Record set:
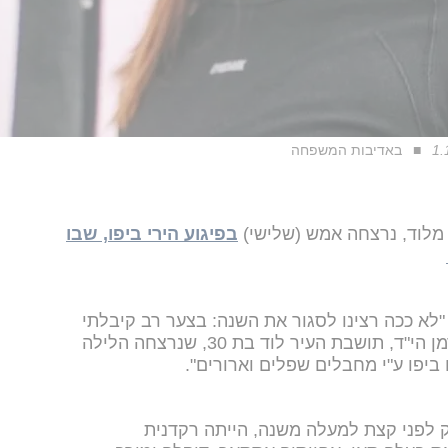
באדיבות המשפחה
בפיגוע הירי ביפו, שבו
 "לא ככה רצינו לסגור את השנה: בצער רב קיבלתי
את הידיעה על הירצחה של שחר גולדמן הי"ד, תושבת העיר לוד בת 30, שנרצחה הלילה
ביפו ע"י מחבלים שפלים וארורים".
ק לפני קצת למעלה משנה, הייתה רקדנית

Required action: Beginning at the line with "בפיגוע הירי ביפו, שבו", write out each line exactly as it stands until the listing ends, and add nothing.

Exercise output:
בפיגוע הירי ביפו, שבו
 "לא ככה רצינו לסגור את השנה: בצער רב קיבלתי
את הידיעה על הירצחה של שחר גולדמן הי"ד, תושבת העיר לוד בת 30, שנרצחה הלילה
ביפו ע"י מחבלים שפלים וארורים".
ק לפני קצת למעלה משנה, הייתה רקדנית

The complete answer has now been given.